What you will do ::
In the material below, the lines between the one holding "The image size" and the one holding "Locate an element on the screen.", inclusive, are to be set down word for word. Pictures stay out.

Records for this task ::
##############################

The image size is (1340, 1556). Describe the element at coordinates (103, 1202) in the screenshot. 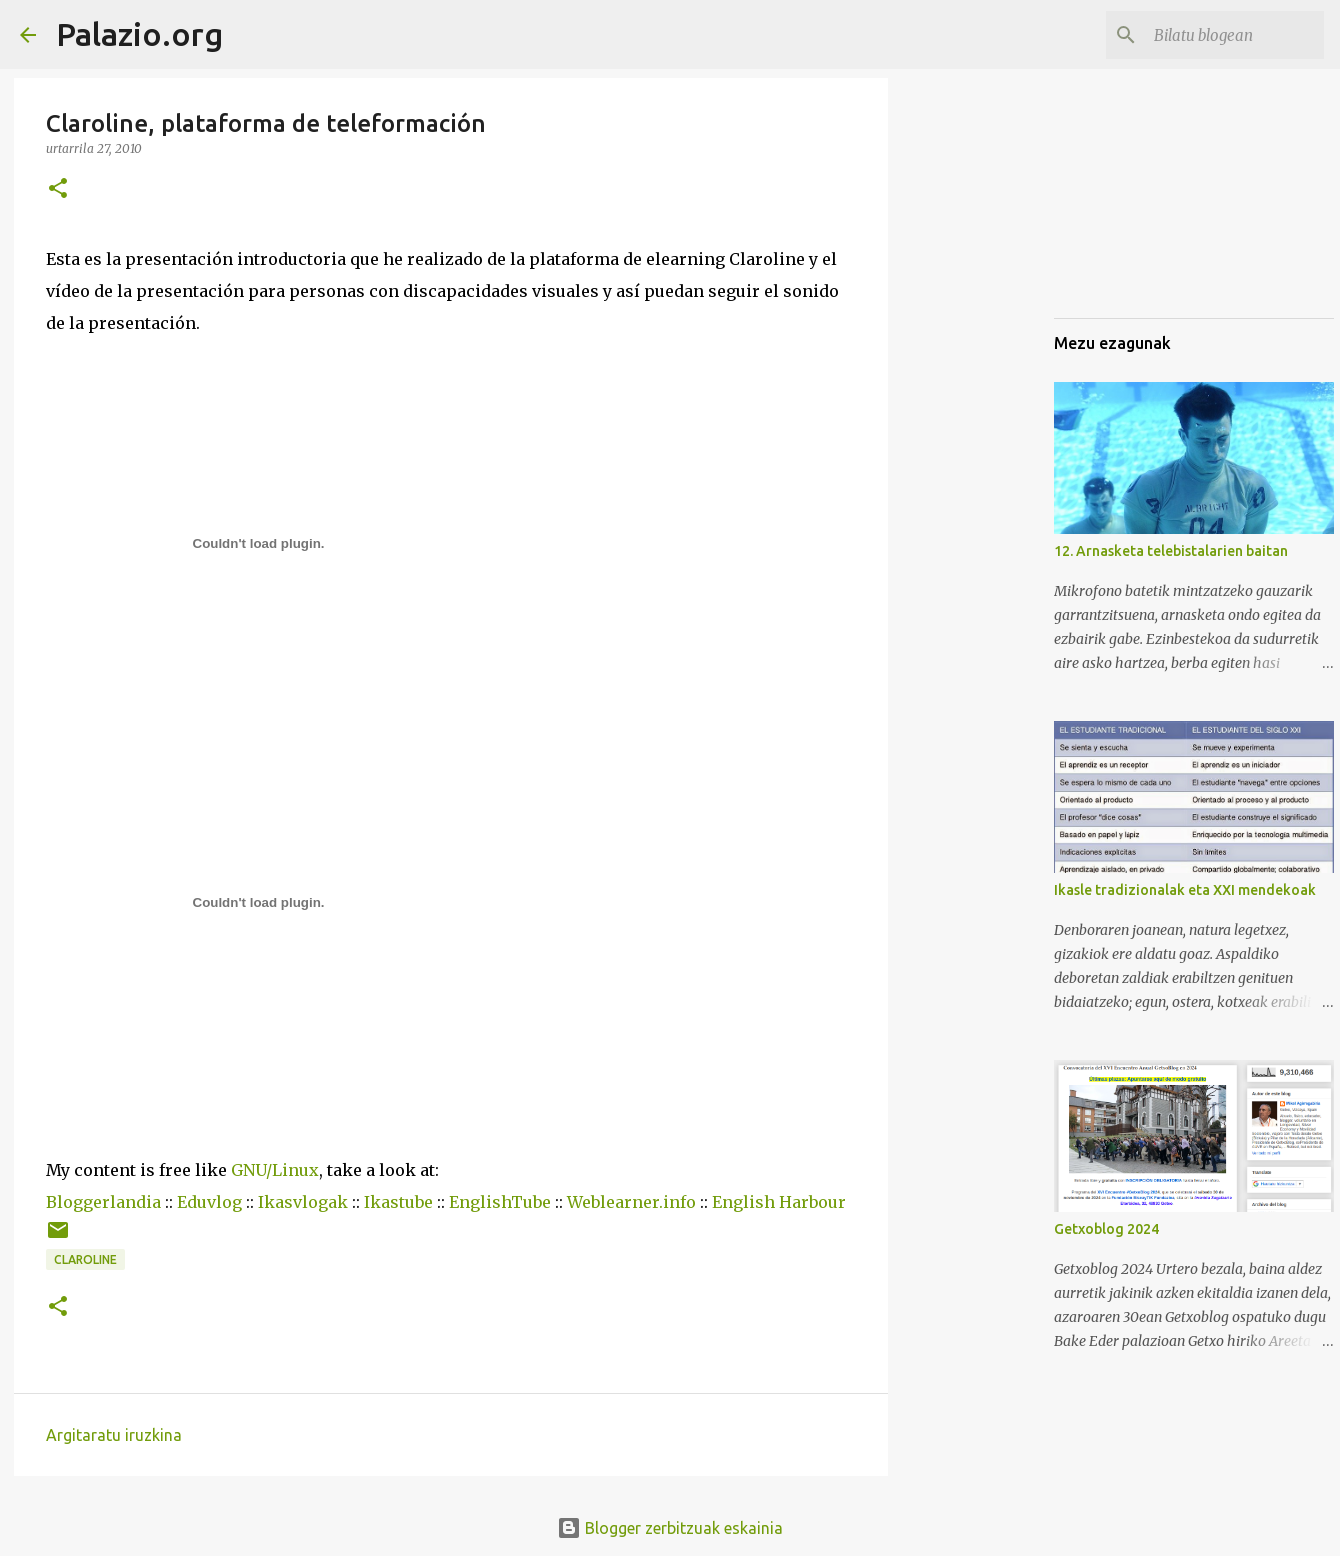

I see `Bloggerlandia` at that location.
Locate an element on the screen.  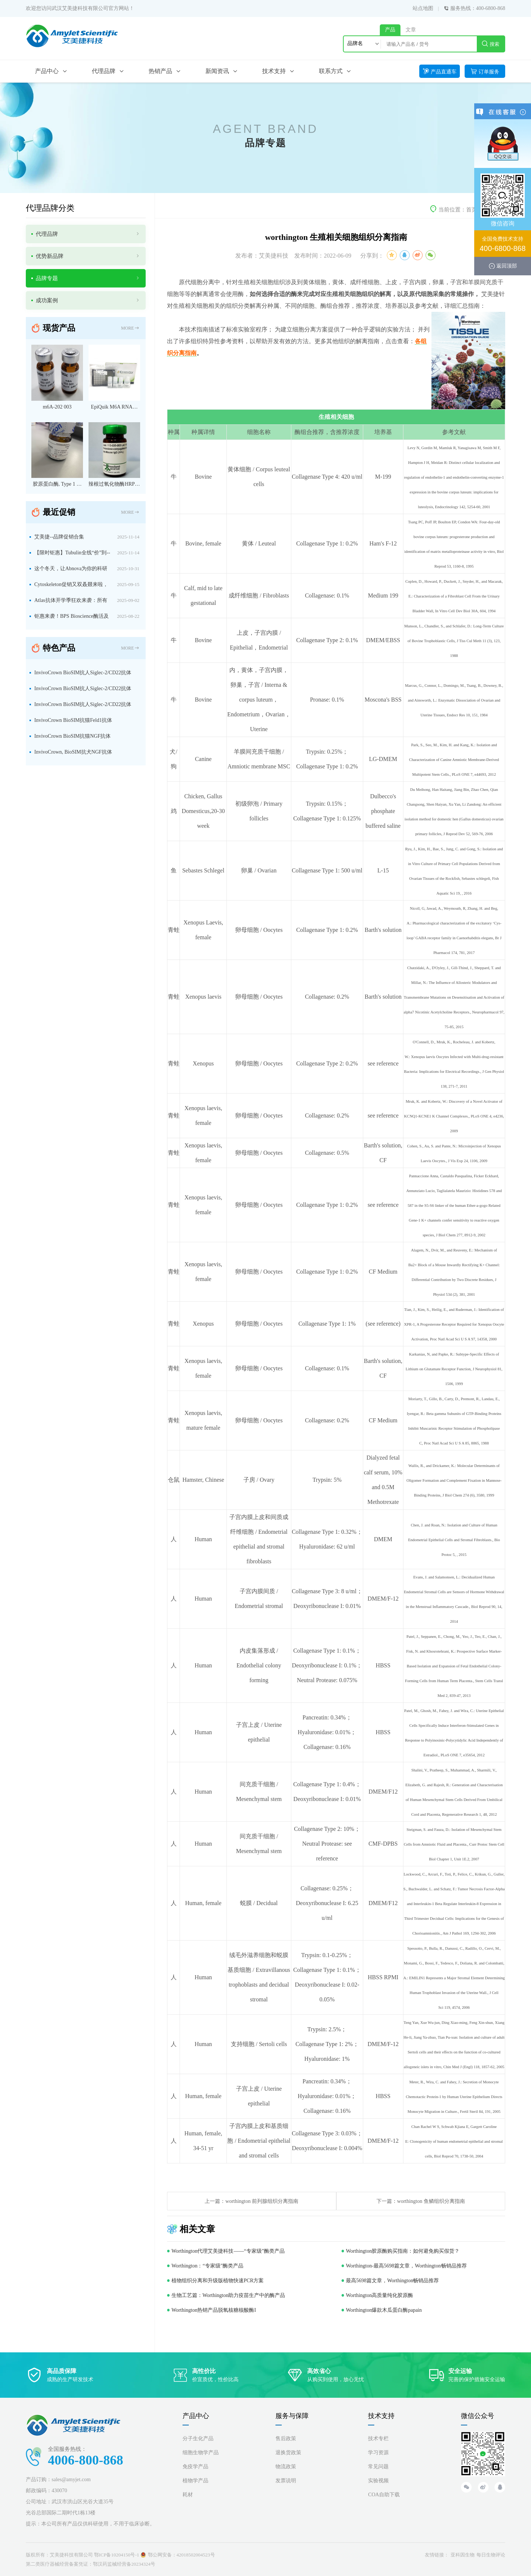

##############################

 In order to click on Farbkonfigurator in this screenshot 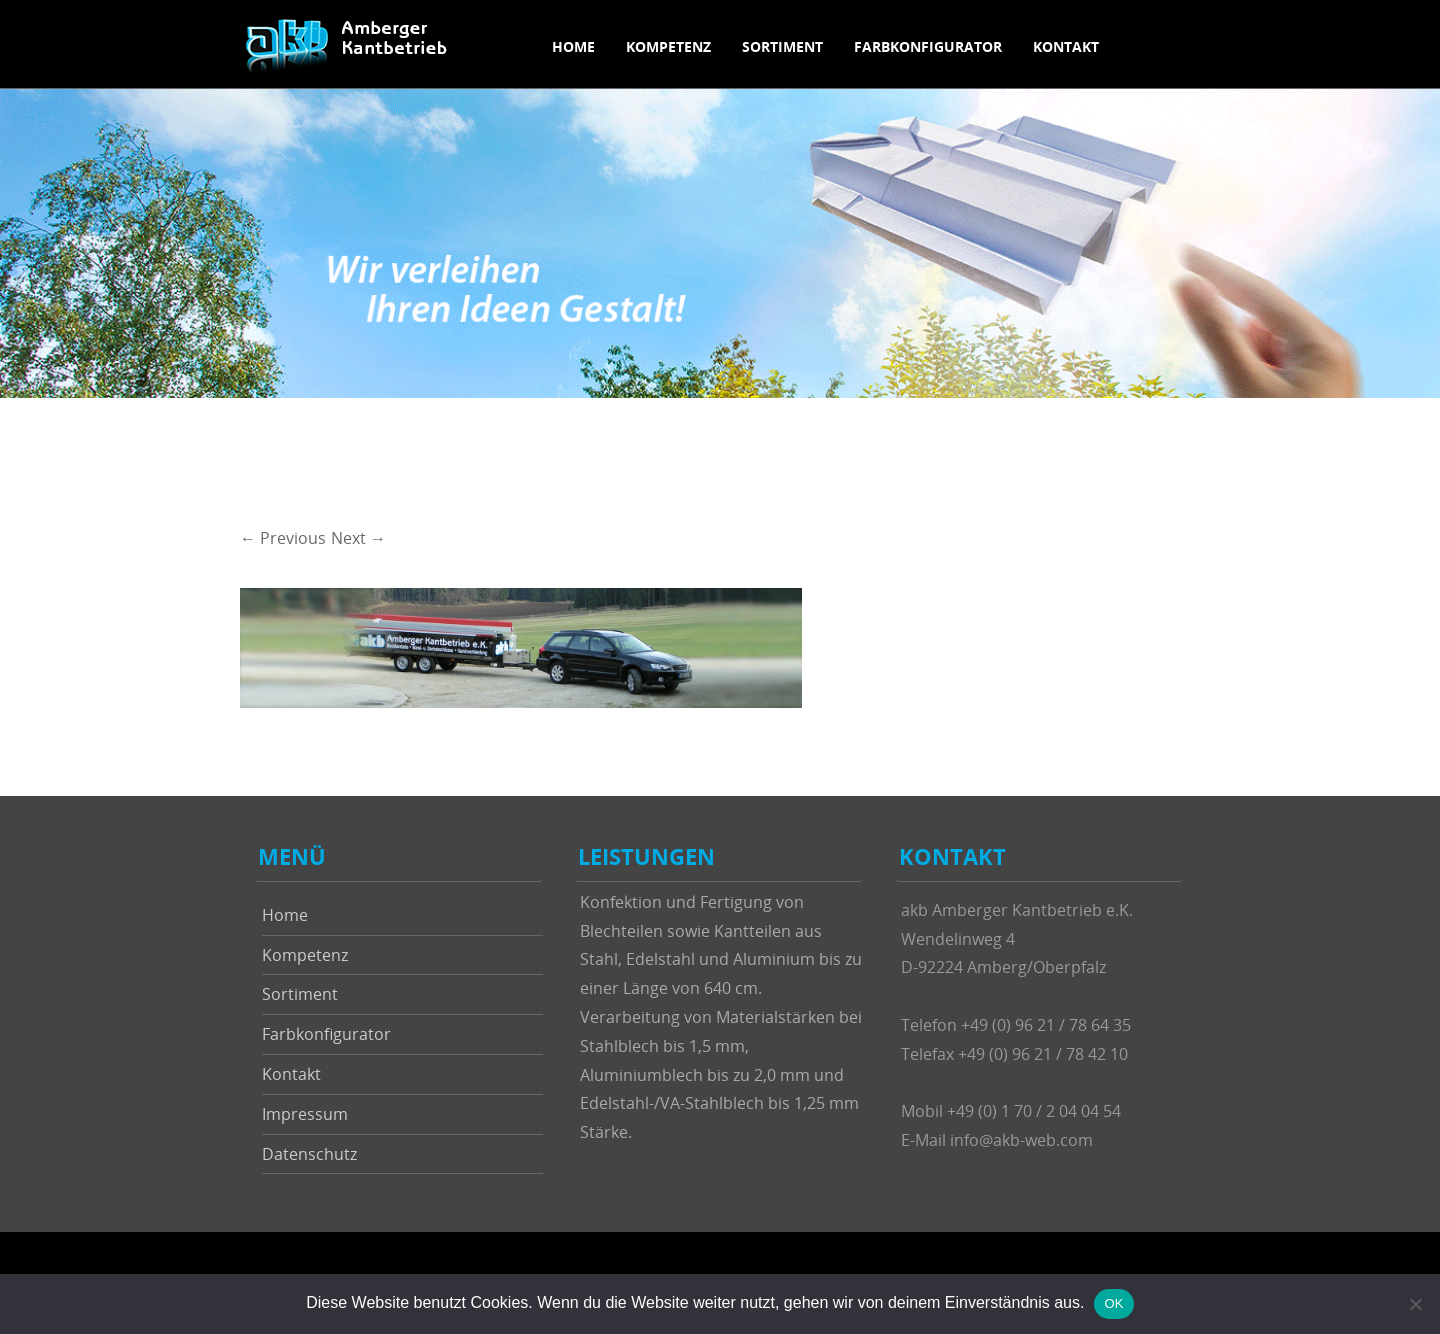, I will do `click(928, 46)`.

##############################

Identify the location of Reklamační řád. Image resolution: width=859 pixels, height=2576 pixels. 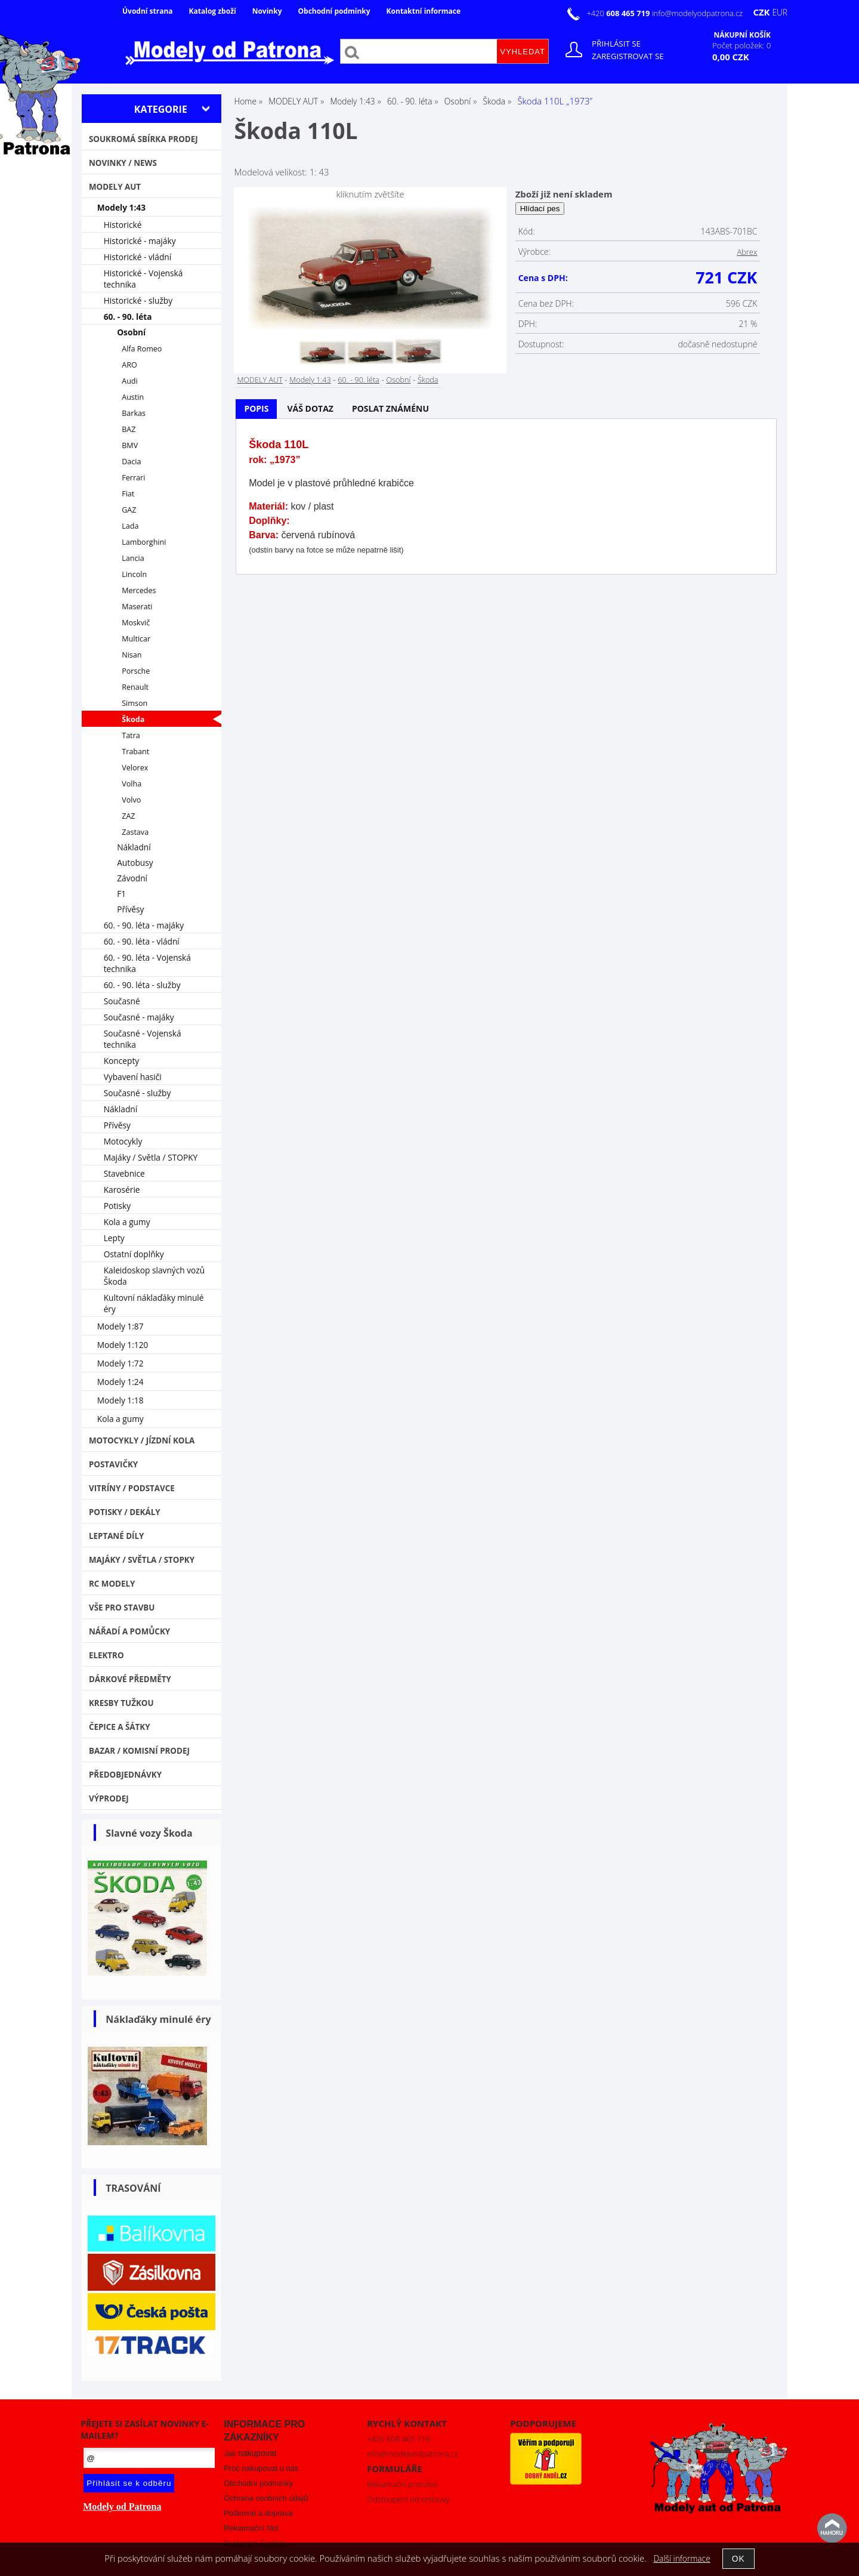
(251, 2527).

##############################

Exercise output ::
The image size is (1340, 1556). Describe the element at coordinates (103, 1202) in the screenshot. 

I see `Bloggerlandia` at that location.
Locate an element on the screen.  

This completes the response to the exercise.